Data to use:
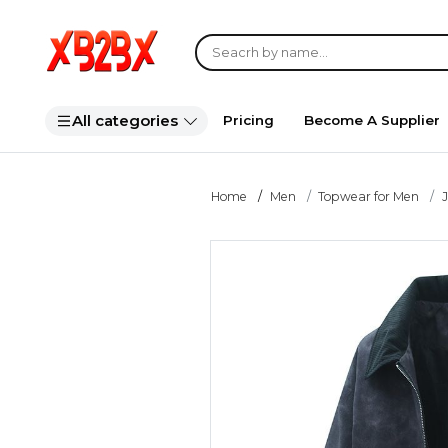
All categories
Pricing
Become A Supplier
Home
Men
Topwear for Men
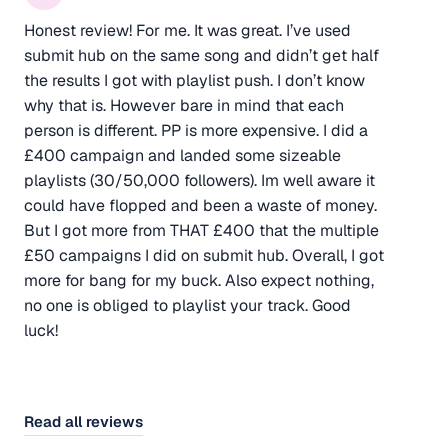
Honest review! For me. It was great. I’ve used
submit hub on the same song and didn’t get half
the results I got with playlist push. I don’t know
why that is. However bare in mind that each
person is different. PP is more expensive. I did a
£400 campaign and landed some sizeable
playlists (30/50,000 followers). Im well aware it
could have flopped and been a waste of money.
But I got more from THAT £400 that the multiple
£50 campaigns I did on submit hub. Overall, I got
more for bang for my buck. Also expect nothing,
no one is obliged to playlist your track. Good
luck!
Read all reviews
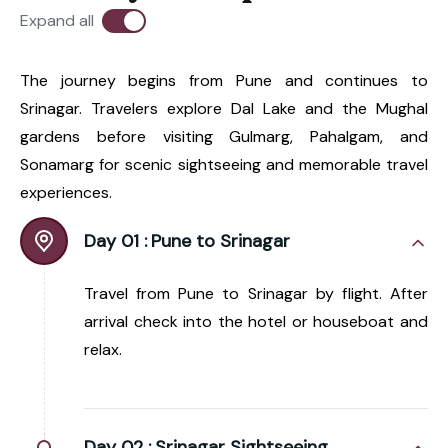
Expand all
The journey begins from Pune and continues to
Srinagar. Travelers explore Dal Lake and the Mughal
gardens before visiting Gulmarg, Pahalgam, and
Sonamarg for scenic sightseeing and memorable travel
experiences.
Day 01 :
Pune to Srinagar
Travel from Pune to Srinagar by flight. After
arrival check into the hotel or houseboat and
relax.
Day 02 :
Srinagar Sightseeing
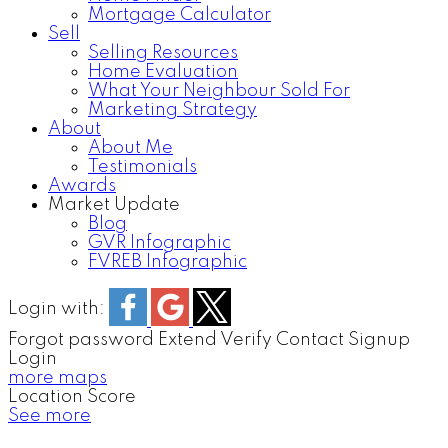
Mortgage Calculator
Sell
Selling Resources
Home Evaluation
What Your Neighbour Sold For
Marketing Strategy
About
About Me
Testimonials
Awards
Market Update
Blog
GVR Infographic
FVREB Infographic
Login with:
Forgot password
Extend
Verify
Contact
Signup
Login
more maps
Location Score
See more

Exercise prompt: Retype all entries above verbatim; no pictures belong in the copy.

Answer area:
All categories
Pricing
Become A Supplier
Home
Men
Topwear for Men
Honest review! For me. It was great. I’ve used
submit hub on the same song and didn’t get half
the results I got with playlist push. I don’t know
why that is. However bare in mind that each
person is different. PP is more expensive. I did a
£400 campaign and landed some sizeable
playlists (30/50,000 followers). Im well aware it
could have flopped and been a waste of money.
But I got more from THAT £400 that the multiple
£50 campaigns I did on submit hub. Overall, I got
more for bang for my buck. Also expect nothing,
no one is obliged to playlist your track. Good
luck!
Read all reviews
Expand all
The journey begins from Pune and continues to
Srinagar. Travelers explore Dal Lake and the Mughal
gardens before visiting Gulmarg, Pahalgam, and
Sonamarg for scenic sightseeing and memorable travel
experiences.
Day 01 :
Pune to Srinagar
Travel from Pune to Srinagar by flight. After
arrival check into the hotel or houseboat and
relax.
Day 02 :
Srinagar Sightseeing
Mortgage Calculator
Sell
Selling Resources
Home Evaluation
What Your Neighbour Sold For
Marketing Strategy
About
About Me
Testimonials
Awards
Market Update
Blog
GVR Infographic
FVREB Infographic
Login with:
Forgot password
Extend
Verify
Contact
Signup
Login
more maps
Location Score
See more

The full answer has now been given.